New York City, August 28, 1962

IT WAS THE SUDDEN CLICK of the office door that startled me from what had otherwise been a quiet and delightful afternoon nap. And despite the gnawing feeling that there must have been another reason, in that yawning split-second of confusion, I simply assumed that the postman was late delivering the mid-morning mail. Since the building had a doorman and I was no longer seeing patients, there was little cause for alarm. Leaving my head on the desk, keeping my eyes tightly shut, and continuing my sleep were certainly the more desirable things to do.
  Unfortunately, the outer office lights had been left on, prompting me to silently observe, through one sleep-encrusted eye, the dim outline of a woman’s silhouette as she stood in the doorway. Rather suddenly, a distant memory came to mind, one that had not been recalled for decades. My eyes widened and my pulse quickened. I sensed the familiarity, the impression that I had once known this person quite well – that in an earlier time, we had been intimately connected in some long-discarded way.

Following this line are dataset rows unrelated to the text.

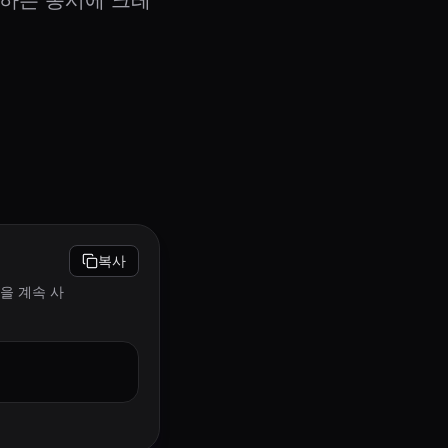
용하는 동시에 크레
복사
션을 계속 사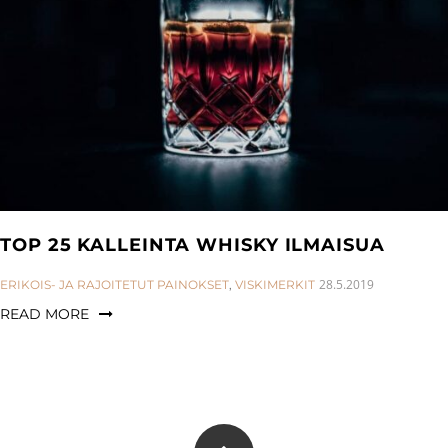
TOP 25 KALLEINTA WHISKY ILMAISUA
CATEGORIES:
28.5.2019
ERIKOIS- JA RAJOITETUT PAINOKSET
,
VISKIMERKIT
READ MORE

  Yet, in that bewildering moment of foggy haze, I was unable to understand why she would now be standing before me, other than the unlikely possibility that I continued to remain in a state of dream-sleep. Why today, so many years later, would she suddenly appear in the doorway of my now-shuttered medical office on Park Avenue?
  If indeed it was her, a disturbing but increasingly likely consideration, then there must be an explanation. Three decades had passed since the last time we had been in one another’s presence. That memory remains clear. The occasion was a cold, rainy, late March morning in 1933 when I saw her off at Berlin’s Lehrter Bahnhof. She was taking the train to Hamburg for a five-day visit with her ailing mother.
  It was only when she began to speak that I reluctantly raised my head from the desk and turned my ear so I might listen. I immediately recalled the taunting sound of her voice, still demanding and defiant. And then, to my dismay, I was able to finally confirm my disquieting suspicion. After staring at me for quite some time – a look that brought back the worry of other long-forgotten memories, her words were strikingly clear. “Josef Samson, mein Gott, if that is truly you, I thought you were dead!”
  Thinking (and silently wishing) much the same of her, as I now was certain that this could no longer be a case of mistaken identity, I slowly nodded in response and closed my eyes. Though I hoped to return my head to the comfort of my desk, resuming my dream was no longer a possibility. Only much later, after she left that afternoon, did I slowly begin to understand that my carefully constructed house of cards would soon begin to fall. And then I feared there would be little that could be done to prevent its total and immediate collapse.